What is the rate of production that you have achieved in the lab? How does it compare to conventional production methods? 

We operate at pilot scale roll-to-roll production having standardized processing at a rate of 1m/min, although we have the capacity to increase throughput this gives the production of 18,000cm2 in 20min compared to the typical spin coating method where 156cm2 can be coated in the same time frame.

Even at this lab scale printing production rate is 115 times higher than conventional perovskite coating.

Energy conversion efficiencies using perovskite solar cells are pretty high these days. Has your method of production impacted efficiency? 

Our entire roll-to-roll coated cells have an efficiency of over 10%, a great achievement for this first demonstration of this technology but it does lag behind the record efficiencies now achieved for perovskite solar cells.

This discrepancy is partly due to the process, increased size of devices, and lack of selectiveness in sample selection however it is also partly due to our philosophy of working only with truly scalable systems.

Printed solar panels could generate power from existing infrastructure
The solar cells being printed at Swansea University's facility.

This limits the chemistries we can select as we only use lower toxicity solvents and our production is entirely in ambient air (with humidity control) as opposed to the highly controlled dry nitrogen glovebox environments employed for the highest efficiency cells.

Is your team working to improve the efficiencies of the solar cells?

Yes, with this first demonstration, we have a platform to use as a base for improved processing, chemistry, and interlayers. We are working to improve all layers of the device stack including replacing the perovskite material with the higher-performing multi-cation perovskite materials.

What sort of savings can be expected when producing solar cells using your method? 

It is difficult to simply quantify the savings as we are not yet seeing the economies of scale through purchasing at the volumes required for commercial production but we are in the process of a techno-economic evaluation. The production process however is analogous to the printing of packaging which is extremely low cost per square meter.

What new applications are now possible using your printable solar cells? 

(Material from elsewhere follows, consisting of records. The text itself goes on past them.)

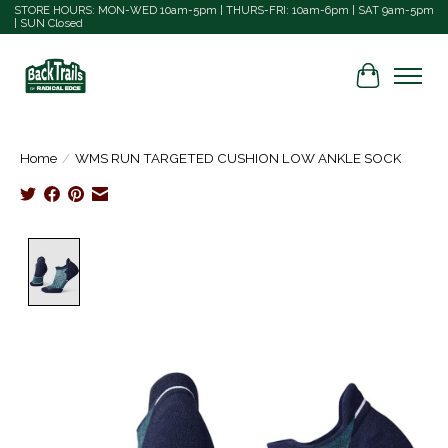
STORE HOURS: MON-WED 10am-5pm | THURS-FRI: 10am-6pm | SAT 9am-5pm
| SUN Closed
Cart
Home
/
WMS RUN TARGETED CUSHION LOW ANKLE SOCK
Product image slideshow Items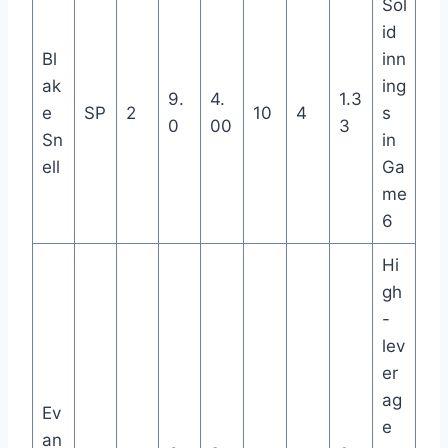
Sol
id
Bl
inn
ak
ing
9.
4.
1.3
e
SP
2
10
4
s
0
00
3
Sn
in
ell
Ga
me
6
Hi
gh
-
lev
er
ag
Ev
e
an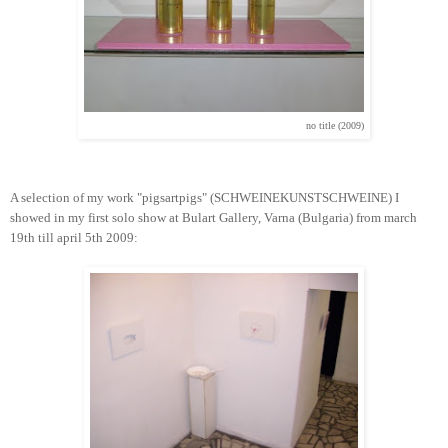
no title (2009)
A selection of my work "pigsartpigs" (SCHWEINEKUNSTSCHWEINE) I
showed in my first solo show at Bulart Gallery, Varna (Bulgaria) from march
19th till april 5th 2009: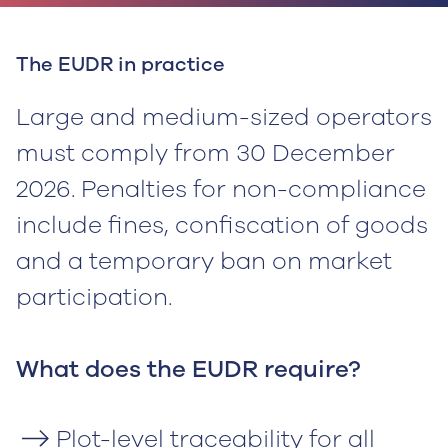
The EUDR in practice
Large and medium-sized operators
must comply from 30 December
2026. Penalties for non-compliance
include fines, confiscation of goods
and a temporary ban on market
participation.
‍What does the EUDR require?
Plot-level traceability for all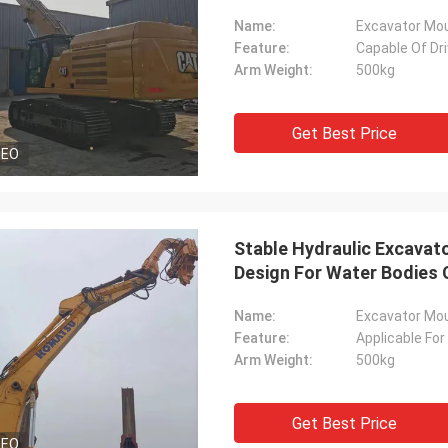
Name:
Excavator Moun
Feature:
Capable Of Dri
Arm Weight:
500kg
Get Best Price
DEO
Stable Hydraulic Excavato
Design For Water Bodies 
Name:
Excavator Moun
Feature:
Applicable For
Arm Weight:
500kg
Get Best Price
DEO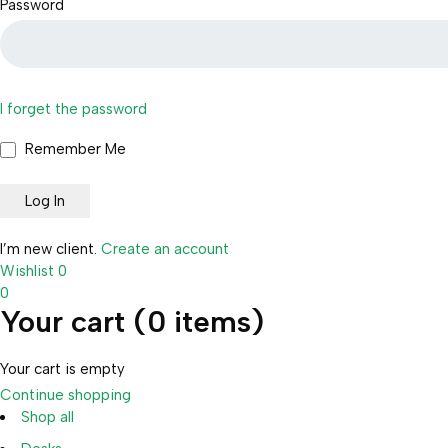
Password
I forget the password
Remember Me
I’m new client.
Create an account
Wishlist
0
0
Your cart (0 items)
Your cart is empty
Continue shopping
Shop all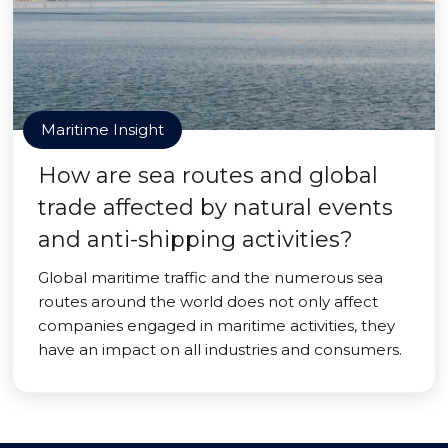
Maritime Insight
How are sea routes and global
trade affected by natural events
and anti-shipping activities?
Global maritime traffic and the numerous sea
routes around the world does not only affect
companies engaged in maritime activities, they
have an impact on all industries and consumers.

The new applications are brought about by the volumes, flexibility, low weight, and therefore ease of installation. This allows surfaces that previously couldn’t accept solar cells to be used for power generation particularly in the built environment by design and by retrofit.

These flexible perovskite solar panels could be applied to curved surfaces, roofs, facades, and polytunnels, making use of existing structures for power generation and avoiding the complications of competing desires for land usage.

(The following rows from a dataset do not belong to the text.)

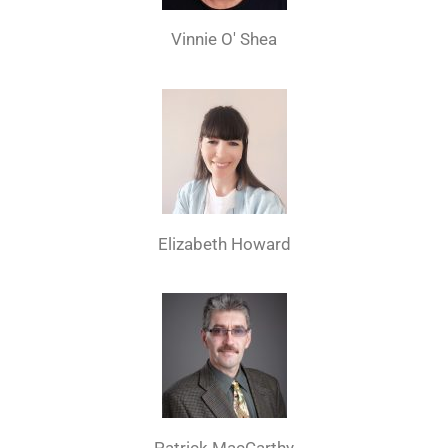
Vinnie O' Shea
Elizabeth Howard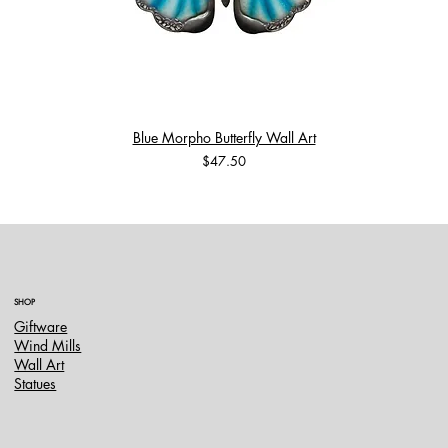
Blue Morpho Butterfly Wall Art
Price
$47.50
SHOP
Giftware
Wind Mills
Wall Art
Statues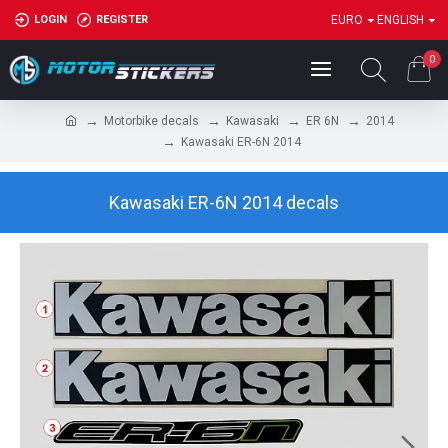
LOGIN
REGISTER
EURO
ENGLISH
0
Motorbike decals
Kawasaki
ER 6N
2014
Kawasaki ER-6N 2014
Kawasaki ER-6N 2014 decals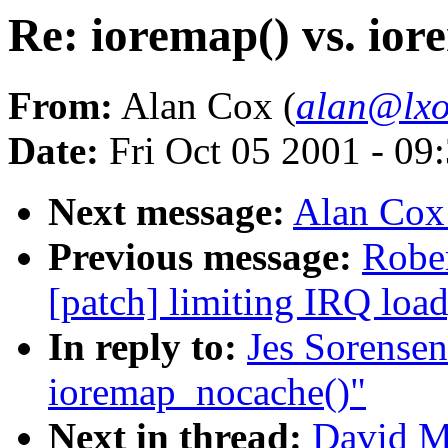
Re: ioremap() vs. io
From:
Alan Cox (
alan@lxo
Date:
Fri Oct 05 2001 - 09
Next message:
Alan Cox
Previous message:
Rober
[patch] limiting IRQ load
In reply to:
Jes Sorensen
ioremap_nocache()"
Next in thread:
David Mo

Printed solar panels could generate power from existing infrastructure
Printable flexible solar panels could help resolve concerns over land usage by solar power plants.

How do you plan to scale up the adoption of the technology?

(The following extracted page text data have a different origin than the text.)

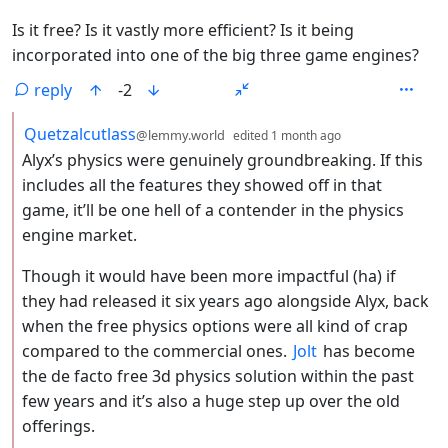
Is it free? Is it vastly more efficient? Is it being
incorporated into one of the big three game engines?
reply
-2
by
depth: 2
Quetzalcutlass
@lemmy.world
edited
1 month ago
Alyx’s physics were genuinely groundbreaking. If this
includes all the features they showed off in that
game, it’ll be one hell of a contender in the physics
engine market.
Though it would have been more impactful (ha) if
they had released it six years ago alongside Alyx, back
when the free physics options were all kind of crap
compared to the commercial ones.
Jolt
has become
the de facto free 3d physics solution within the past
few years and it’s also a huge step up over the old
offerings.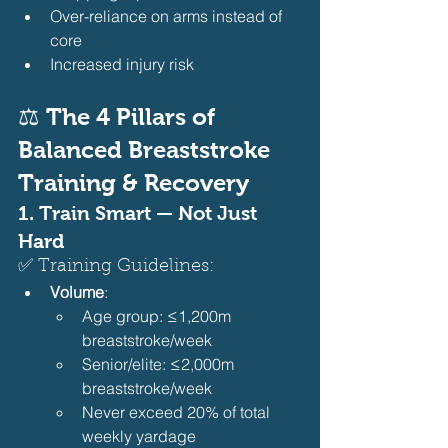
Over-reliance on arms instead of 
core
Increased injury risk 
⚖️ The 4 Pillars of 
Balanced Breaststroke 
Training & Recovery
1. 
Train Smart — Not Just 
Hard
✅ Training Guidelines:
Volume
:
Age group: ≤1,200m 
breaststroke/week
Senior/elite: ≤2,000m 
breaststroke/week
Never exceed 20% of total 
weekly yardage 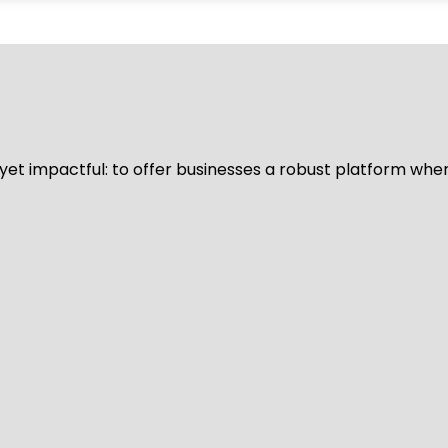
d yet impactful: to offer businesses a robust platform whe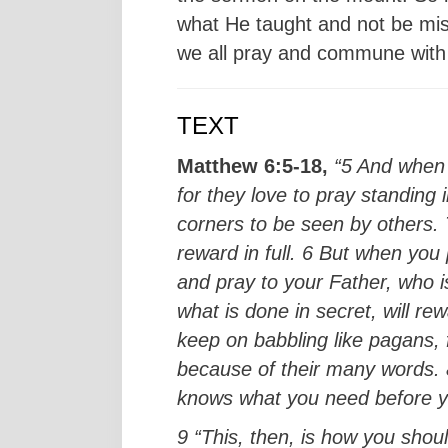
what He taught and not be misle
we all pray and commune with 
TEXT
Matthew 6:5-18,
“5 And when 
for they love to pray standing
corners to be seen by others. T
reward in full. 6 But when you
and pray to your Father, who 
what is done in secret, will r
keep on babbling like pagans, f
because of their many words. 8
knows what you need before 
9 “This, then, is how you shou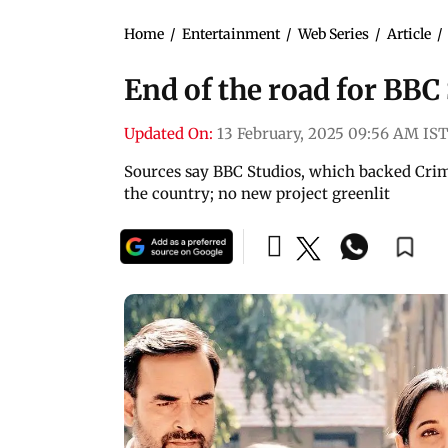
Home
/
Entertainment
/
Web Series
/
Article
/
End of the road for BBC 
Updated On:
13 February, 2025 09:56 AM IST
Sources say BBC Studios, which backed Crimi
the country; no new project greenlit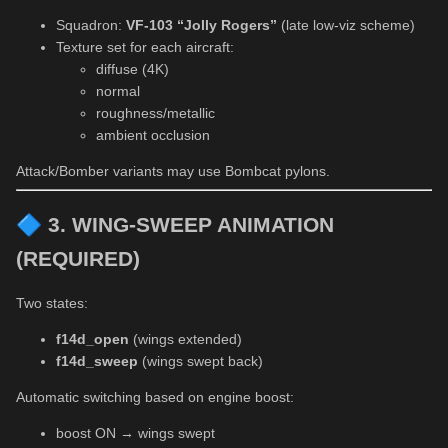
Squadron:
VF-103 “Jolly Rogers”
(late low-viz scheme)
Texture set for each aircraft:
diffuse (4K)
normal
roughness/metallic
ambient occlusion
Attack/Bomber variants may use Bombcat pylons.
🔷
3. WING-SWEEP ANIMATION
(REQUIRED)
Two states:
f14d_open
(wings extended)
f14d_sweep
(wings swept back)
Automatic switching based on engine boost:
boost ON → wings swept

We are exploring the licensing of our technology and have strategic industrial and academic partnerships for accelerating commercial adoption.

What was the experience working in a multi-disciplinary team like?

Working in a multi-disciplinary team is a pleasure and always more productive to work collaboratively with a team bringing a variety of skills and perspectives to link all strands together. 

Particularly in this project, it was critical to have experts in specialist analysis techniques such as X-ray photoelectron spectroscopy and photoluminescence bringing expert analysis and new methodologies for applying the analysis to understand what is happening at an atomic scale over a wide area. Then having identified critical factors bringing solutions from materials, formulation, and processing perspectives.